Ariel Wizman – Un jour, dans les années 90, je me suis rendu compte que j’étais resté scotché devant un ordinateur pendant plusieurs heures. Ce qui était impossible jusqu’ici pour quelqu’un comme moi, hyperactif, qui voyais tout le temps du monde et qui passais la plupart de son temps dans la rue. C’était un mélange d’excitation et d’ennui. Et je me suis dit que toutes les choses dangereuses possédaient ces deux extrêmes.
Et effectivement, quelques années plus tard, les sociologues ont commencé à théoriser cette notion de « flow », cet espèce de truc, un peu comme l’héroïne, où on se sent bien, on baigne entre deux eaux, et où on perd la notion du temps.
Votre magazine Univers>Interactif, était finalement très novateur pour l’époque, peut-être trop ?

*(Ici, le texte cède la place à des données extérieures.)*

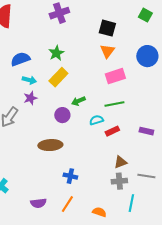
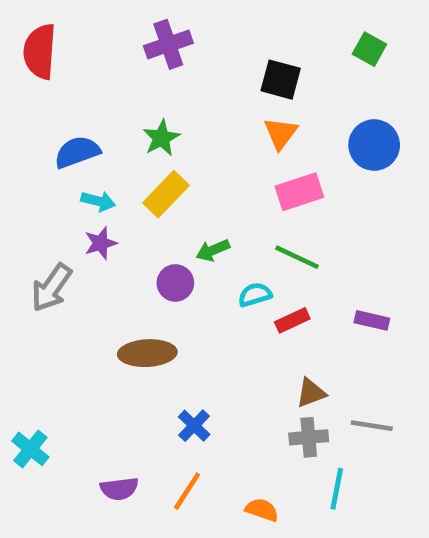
green line: (114, 104) -> (297, 257), turned 36
blue cross: (70, 176) -> (194, 426), turned 32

Avec Interactif, j’ai cherché à m’interroger sur l’impact de l’apparition d’internet. Ça me semblait urgent, déjà. J’ai voulu créer une sorte de Wired à la française, c’est-à-dire un magazine d’informatique qui mettait un pied dans les idées, avec une matière qui laissait alors tout le monde intellectuel indifférent. On s’inspirait des fanzines anglo-saxons atypiques comme Boing Boing, The Idler, Utne Reader, The Hermenaut ou encore The Baffler. On y trouvait des informations sur tout ce qui se passait dans les différents milieux underground du monde, directement comme ça. Un truc magique quoi… Il y avait aussi AdBuster, c’était le premier site de détournement et de réflexion sur la publicité.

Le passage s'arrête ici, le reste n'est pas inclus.